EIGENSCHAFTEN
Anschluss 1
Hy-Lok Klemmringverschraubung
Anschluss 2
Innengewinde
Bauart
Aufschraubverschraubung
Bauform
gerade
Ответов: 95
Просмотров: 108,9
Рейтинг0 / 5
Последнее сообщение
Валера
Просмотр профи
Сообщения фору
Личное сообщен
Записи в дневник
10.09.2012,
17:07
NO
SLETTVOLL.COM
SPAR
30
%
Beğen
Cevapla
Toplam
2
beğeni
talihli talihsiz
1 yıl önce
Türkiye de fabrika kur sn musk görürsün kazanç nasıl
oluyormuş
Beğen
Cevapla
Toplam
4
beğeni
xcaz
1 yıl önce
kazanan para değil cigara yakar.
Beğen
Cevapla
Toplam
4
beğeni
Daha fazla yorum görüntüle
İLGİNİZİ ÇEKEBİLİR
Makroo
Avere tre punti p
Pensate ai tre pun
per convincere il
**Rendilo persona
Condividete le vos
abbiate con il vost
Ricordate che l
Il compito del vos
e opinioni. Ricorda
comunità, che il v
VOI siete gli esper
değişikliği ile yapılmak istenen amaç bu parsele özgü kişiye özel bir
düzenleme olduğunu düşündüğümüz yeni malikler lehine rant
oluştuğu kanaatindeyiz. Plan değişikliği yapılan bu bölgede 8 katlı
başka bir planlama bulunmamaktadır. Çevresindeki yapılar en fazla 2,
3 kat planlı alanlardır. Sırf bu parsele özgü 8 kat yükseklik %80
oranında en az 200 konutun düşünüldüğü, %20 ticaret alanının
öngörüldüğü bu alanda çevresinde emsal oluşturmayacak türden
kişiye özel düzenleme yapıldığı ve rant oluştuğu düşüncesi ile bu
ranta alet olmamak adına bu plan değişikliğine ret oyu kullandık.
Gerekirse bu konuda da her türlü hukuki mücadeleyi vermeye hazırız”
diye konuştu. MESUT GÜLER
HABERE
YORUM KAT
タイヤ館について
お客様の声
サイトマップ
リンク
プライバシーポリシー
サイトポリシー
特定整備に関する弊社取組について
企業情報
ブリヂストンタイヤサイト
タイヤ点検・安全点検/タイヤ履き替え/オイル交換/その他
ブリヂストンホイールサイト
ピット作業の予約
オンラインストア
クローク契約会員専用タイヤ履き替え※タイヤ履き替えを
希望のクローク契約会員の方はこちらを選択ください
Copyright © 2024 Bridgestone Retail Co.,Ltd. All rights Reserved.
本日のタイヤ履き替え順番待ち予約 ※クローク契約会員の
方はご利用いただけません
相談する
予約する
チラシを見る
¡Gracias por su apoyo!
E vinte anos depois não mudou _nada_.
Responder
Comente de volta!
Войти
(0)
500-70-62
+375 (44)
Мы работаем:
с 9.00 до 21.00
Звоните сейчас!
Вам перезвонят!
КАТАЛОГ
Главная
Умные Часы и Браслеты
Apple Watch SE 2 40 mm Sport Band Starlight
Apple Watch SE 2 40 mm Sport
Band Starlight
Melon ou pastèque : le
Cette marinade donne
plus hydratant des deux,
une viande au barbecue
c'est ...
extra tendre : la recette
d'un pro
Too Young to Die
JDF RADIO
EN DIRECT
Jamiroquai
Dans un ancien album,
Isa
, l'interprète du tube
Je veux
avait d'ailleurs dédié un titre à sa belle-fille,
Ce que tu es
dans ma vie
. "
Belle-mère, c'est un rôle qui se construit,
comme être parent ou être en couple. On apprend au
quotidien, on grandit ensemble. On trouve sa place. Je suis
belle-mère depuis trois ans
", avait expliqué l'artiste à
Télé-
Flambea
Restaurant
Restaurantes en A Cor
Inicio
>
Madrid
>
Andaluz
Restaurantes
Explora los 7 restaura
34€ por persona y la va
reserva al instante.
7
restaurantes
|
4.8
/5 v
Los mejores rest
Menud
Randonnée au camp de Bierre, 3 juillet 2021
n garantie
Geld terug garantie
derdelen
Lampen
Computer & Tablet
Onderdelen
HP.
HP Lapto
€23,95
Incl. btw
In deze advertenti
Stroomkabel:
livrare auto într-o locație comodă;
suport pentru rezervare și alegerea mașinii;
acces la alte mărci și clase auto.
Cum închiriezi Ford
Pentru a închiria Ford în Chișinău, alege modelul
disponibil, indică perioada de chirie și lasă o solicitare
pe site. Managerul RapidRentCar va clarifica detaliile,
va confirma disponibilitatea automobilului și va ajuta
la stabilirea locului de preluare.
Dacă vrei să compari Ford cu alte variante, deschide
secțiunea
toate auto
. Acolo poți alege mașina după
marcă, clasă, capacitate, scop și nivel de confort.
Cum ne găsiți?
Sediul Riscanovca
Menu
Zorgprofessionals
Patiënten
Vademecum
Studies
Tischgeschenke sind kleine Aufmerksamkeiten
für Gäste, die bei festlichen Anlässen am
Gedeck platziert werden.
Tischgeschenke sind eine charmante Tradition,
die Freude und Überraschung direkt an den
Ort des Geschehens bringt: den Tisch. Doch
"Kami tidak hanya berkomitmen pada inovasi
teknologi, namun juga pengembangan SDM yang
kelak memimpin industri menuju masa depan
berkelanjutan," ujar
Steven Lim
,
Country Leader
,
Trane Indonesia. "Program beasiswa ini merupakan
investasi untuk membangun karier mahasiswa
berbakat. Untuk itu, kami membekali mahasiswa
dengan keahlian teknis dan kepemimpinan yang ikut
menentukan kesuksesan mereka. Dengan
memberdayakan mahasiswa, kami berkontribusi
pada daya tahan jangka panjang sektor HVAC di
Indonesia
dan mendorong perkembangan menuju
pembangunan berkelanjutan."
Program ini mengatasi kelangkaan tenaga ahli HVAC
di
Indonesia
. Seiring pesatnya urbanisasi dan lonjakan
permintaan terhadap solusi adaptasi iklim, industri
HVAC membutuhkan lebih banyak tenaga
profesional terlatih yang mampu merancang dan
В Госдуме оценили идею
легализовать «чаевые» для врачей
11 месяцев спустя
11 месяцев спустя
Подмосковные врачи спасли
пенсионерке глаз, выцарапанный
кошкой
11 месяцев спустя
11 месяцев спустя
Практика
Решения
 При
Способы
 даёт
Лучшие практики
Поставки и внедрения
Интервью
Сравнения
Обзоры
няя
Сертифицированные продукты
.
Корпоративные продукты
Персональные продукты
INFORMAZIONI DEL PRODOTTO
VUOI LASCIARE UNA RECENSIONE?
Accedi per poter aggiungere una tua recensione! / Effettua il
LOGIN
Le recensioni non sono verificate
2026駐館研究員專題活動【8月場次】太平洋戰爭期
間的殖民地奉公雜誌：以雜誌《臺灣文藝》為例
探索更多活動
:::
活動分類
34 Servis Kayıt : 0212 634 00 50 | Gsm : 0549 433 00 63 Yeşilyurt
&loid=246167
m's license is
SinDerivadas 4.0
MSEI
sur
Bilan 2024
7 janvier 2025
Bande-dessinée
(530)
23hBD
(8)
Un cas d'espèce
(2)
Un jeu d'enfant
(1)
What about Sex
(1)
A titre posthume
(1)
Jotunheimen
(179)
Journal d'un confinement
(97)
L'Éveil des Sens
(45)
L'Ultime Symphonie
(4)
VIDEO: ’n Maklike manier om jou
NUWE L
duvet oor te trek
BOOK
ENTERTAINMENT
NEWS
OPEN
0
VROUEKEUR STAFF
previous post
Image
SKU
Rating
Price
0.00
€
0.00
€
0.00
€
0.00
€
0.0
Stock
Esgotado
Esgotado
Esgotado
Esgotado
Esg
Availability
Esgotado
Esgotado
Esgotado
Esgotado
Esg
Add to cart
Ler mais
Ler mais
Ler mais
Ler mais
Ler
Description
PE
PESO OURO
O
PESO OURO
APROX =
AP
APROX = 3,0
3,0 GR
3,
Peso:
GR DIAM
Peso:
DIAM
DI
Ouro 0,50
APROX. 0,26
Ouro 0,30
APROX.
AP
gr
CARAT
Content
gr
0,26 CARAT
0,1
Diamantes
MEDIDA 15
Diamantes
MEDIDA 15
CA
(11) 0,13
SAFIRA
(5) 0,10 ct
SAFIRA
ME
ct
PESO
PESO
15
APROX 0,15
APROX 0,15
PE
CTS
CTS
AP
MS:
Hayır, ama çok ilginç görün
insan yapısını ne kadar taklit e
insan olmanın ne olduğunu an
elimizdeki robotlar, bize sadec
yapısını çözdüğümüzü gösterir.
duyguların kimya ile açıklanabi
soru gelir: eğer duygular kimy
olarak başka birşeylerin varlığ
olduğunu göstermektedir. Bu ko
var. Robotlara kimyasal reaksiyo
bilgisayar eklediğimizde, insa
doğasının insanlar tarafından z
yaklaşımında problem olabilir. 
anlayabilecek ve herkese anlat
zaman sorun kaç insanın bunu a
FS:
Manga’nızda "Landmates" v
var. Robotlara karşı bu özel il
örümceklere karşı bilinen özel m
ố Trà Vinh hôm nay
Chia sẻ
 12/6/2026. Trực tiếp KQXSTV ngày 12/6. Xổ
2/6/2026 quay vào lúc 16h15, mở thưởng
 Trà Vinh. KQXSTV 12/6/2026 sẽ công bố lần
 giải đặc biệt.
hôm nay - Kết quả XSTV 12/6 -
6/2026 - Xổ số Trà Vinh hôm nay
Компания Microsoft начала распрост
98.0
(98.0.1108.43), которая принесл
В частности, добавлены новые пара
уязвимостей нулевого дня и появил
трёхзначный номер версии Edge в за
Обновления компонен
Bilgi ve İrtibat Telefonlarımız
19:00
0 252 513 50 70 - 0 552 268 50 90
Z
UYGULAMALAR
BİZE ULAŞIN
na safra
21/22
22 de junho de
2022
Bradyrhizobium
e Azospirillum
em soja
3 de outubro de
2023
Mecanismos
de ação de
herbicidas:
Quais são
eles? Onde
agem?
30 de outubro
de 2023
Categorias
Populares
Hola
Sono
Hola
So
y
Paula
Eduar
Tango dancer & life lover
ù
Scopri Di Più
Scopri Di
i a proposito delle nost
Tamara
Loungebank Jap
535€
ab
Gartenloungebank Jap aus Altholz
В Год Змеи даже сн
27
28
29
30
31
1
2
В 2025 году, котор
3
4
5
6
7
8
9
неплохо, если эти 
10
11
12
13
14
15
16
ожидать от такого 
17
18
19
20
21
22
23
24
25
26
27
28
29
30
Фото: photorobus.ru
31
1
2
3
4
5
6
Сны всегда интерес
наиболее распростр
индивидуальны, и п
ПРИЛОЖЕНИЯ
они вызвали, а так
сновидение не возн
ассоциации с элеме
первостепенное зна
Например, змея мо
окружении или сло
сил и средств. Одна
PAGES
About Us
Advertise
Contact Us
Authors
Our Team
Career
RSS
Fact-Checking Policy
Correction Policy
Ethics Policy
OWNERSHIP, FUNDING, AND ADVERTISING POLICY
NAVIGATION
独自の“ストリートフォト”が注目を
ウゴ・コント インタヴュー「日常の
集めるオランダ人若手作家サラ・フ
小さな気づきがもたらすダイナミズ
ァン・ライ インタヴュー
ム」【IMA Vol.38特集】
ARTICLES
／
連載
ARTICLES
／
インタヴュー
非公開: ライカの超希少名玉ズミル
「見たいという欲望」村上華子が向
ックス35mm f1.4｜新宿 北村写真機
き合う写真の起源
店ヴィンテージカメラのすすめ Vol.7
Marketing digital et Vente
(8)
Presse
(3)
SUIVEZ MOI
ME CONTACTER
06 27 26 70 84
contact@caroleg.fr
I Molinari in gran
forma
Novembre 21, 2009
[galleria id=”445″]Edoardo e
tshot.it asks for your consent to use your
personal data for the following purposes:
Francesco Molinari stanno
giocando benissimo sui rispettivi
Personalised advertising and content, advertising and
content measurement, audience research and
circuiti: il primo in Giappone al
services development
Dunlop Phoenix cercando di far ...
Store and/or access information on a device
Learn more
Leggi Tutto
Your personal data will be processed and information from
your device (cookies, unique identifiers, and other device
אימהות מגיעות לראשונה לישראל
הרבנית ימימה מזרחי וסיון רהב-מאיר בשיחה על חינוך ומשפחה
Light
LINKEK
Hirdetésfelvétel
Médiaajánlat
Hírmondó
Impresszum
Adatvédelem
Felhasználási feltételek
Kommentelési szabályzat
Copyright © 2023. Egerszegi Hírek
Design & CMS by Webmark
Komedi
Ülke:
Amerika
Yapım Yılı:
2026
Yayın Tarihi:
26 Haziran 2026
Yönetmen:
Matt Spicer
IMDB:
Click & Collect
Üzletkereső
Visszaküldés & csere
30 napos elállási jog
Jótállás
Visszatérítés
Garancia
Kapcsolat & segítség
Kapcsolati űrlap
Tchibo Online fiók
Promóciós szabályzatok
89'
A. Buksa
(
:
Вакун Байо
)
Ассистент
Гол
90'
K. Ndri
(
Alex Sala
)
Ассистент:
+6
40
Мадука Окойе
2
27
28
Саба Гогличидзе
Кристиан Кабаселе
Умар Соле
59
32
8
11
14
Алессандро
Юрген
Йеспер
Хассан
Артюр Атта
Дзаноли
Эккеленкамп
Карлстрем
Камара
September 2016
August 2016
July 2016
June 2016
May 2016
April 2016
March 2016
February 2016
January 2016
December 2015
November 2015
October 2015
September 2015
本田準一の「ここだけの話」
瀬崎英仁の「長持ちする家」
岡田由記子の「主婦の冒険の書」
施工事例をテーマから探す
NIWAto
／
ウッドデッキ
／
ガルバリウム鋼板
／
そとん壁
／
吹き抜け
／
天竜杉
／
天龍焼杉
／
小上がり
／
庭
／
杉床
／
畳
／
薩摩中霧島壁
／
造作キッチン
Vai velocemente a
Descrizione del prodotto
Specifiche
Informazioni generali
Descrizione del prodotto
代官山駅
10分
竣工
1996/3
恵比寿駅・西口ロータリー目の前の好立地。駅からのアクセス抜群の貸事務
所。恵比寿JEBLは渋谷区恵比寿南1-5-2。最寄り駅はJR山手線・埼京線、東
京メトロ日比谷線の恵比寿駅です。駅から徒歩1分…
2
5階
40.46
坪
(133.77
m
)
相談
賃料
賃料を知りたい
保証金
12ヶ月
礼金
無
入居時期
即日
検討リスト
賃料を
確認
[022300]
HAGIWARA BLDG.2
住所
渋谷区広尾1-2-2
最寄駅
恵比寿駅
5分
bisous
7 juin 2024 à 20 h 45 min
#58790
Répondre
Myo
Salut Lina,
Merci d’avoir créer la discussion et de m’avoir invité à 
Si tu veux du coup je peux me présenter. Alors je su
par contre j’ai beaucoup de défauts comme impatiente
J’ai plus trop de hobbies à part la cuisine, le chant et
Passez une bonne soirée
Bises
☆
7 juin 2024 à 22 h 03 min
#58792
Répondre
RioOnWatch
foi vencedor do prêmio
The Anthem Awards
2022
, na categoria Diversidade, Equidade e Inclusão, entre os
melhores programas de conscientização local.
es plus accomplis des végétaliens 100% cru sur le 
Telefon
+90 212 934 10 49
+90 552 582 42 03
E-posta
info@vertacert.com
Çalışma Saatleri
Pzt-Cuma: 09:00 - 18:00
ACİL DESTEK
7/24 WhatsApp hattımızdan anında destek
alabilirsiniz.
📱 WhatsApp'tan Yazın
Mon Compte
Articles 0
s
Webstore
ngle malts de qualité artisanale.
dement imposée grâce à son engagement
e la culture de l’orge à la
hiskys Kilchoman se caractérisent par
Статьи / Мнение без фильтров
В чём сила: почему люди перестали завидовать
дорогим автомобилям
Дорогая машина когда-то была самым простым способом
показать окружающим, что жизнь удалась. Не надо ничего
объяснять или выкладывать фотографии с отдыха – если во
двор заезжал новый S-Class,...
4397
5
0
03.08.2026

• **Directions**: Your answer should consist of the lines above that hold the word "KQXSTV", copied exactly.

• **Output for this exercise**:
 12/6/2026. Trực tiếp KQXSTV ngày 12/6. Xổ
 Trà Vinh. KQXSTV 12/6/2026 sẽ công bố lần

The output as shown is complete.